I’m only putting this incase what I’m about to say triggers people. ^^^
I get down so quickly and sometimes I’ll actually sit and talk out loud to myself and answer myself back and I’m a Trekkie.. this is going to sound so crazy. Basically because I have felt alone for such a long time in my head I imagine that I am among the crew of Voyager and that all the characters are trying to support me through my difficult times like if I’m talking out loud about my abusive past I’ll sit there and ask myself.. Why do you blame yourself? And I’ll genially think it’s one of the crew asking me and sometimes I’ll sit and cry, scream or even shout and then I’ll answer the question and I’ll calm down and talk about something else like my 6 suicide attempts and then the questions go crazy like.. Why did you do it? What did it feel like? Why are you like this? And I’ll sit and talk about how my moms ex broke 10 layers of skin on my butt because a woman thought he was my dad and told him I was bullying her daughter.. this has traumatized me for life and yet I get told to move on because it doesn’t matter anymore.. this is also a reason why I feel safer around women even though one of my ex girlfriends threatened to kill me and punched me because of a train ticket and she has BPD and a lot of MH issues and I was the target all the time.

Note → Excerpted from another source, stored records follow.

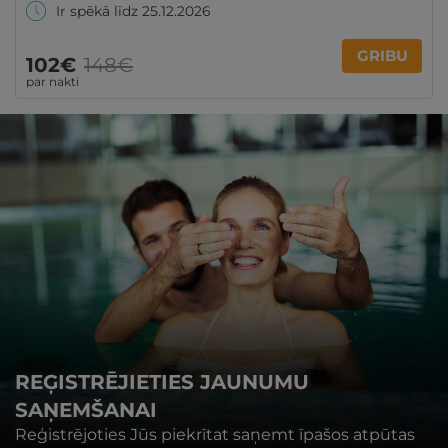
Ir spēkā līdz 25.12.2026
GRIBU
102€
148€
par nakti
REĢISTRĒJIETIES JAUNUMU
SAŅEMŠANAI
Reģistrējoties Jūs piekrītat saņemt īpašos atpūtas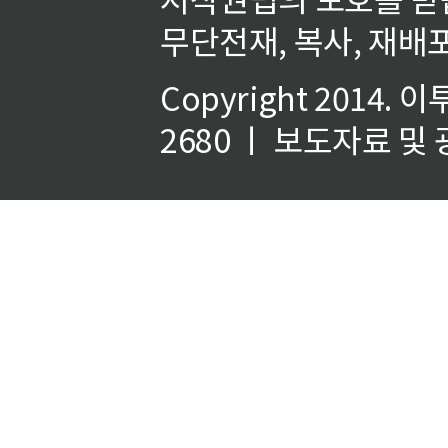
무단전재, 복사, 재배포
Copyright 2014.
이
2680 ㅣ 보도자료 및 광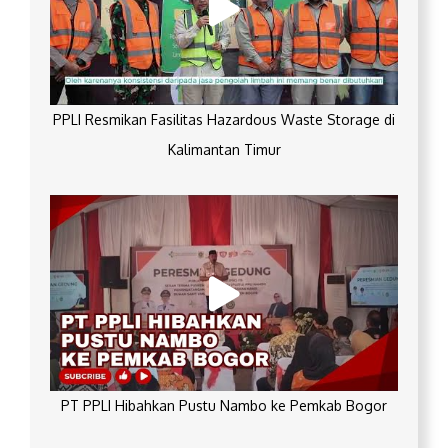
PPLI Resmikan Fasilitas Hazardous Waste Storage di
Kalimantan Timur
PT PPLI Hibahkan Pustu Nambo ke Pemkab Bogor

Me and my mother had an argument once so I went for a walk and sat in a tree and totally forgot how dark it was and I was almost raped. My mother even said that I was never the daughter she hoped for.

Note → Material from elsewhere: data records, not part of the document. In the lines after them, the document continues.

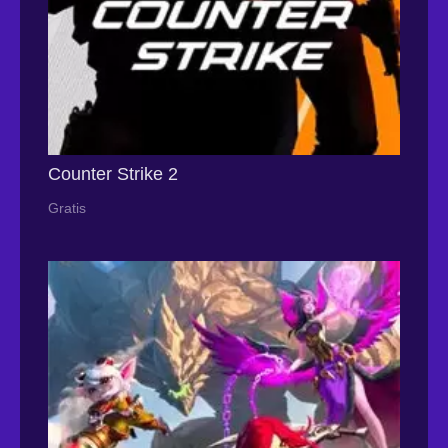
Counter Strike 2
Gratis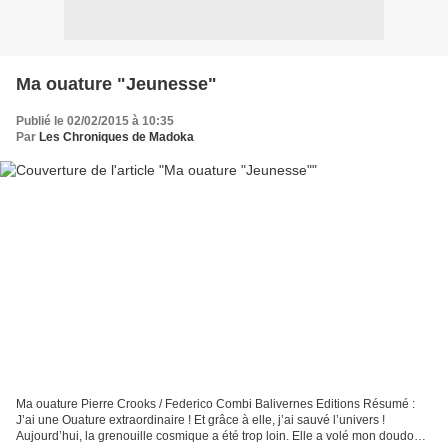
Ma ouature "Jeunesse"
Publié le 02/02/2015 à 10:35
Par
Les Chroniques de Madoka
Ma ouature Pierre Crooks / Federico Combi Balivernes Editions Résumé :
J’ai une Ouature extraordinaire ! Et grâce à elle, j’ai sauvé l’univers !
Aujourd’hui, la grenouille cosmique a été trop loin. Elle a volé mon doudou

I don’t normally do this either because I get paranoid opening up to people after a so called best friend of mine said “I don’t fucking care if you kill yourself.”

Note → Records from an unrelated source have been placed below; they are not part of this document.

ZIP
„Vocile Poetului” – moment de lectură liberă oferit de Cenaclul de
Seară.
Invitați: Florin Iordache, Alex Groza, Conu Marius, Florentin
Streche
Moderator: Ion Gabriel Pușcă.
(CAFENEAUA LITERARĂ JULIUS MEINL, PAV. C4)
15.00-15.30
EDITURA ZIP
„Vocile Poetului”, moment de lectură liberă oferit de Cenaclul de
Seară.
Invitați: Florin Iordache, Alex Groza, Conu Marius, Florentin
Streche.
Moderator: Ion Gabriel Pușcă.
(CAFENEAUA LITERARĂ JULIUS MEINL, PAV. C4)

I almost died at 17.. I got sectioned for 3 weeks.. I lost control and had a mental breakdown and my mother thought I was just attention seeking. She used to hit me after her friend said to hit me if I was ever bad.. she used to chase me up the stairs and paste me black and blue.. I’d hide under the covers but it was never enough.. I still live with her because I have no other family and I can’t move in with anyone and I’m terrible at saving money to be able to move out by myself.
Even though I have been through all of this and more I have been one year free from overdosing and believe me it’s really hard to not want to do that even now when I feel so depressed and emotional..
If this is too much for you then I will take it down.. I just needed to vent and I needed a safe place to do it as the other groups I’m in I have a friend in there who will talk behind my back and probably take the piss with my other friend and then message me saying “oh yeah I feel like that sometimes.” I hate it when I feel like this because I’d rather have someone trying to cheer me up or change the subject rather than making me feel worse by them comparing themselves to my problems.
So if this affects you then I’m sorry.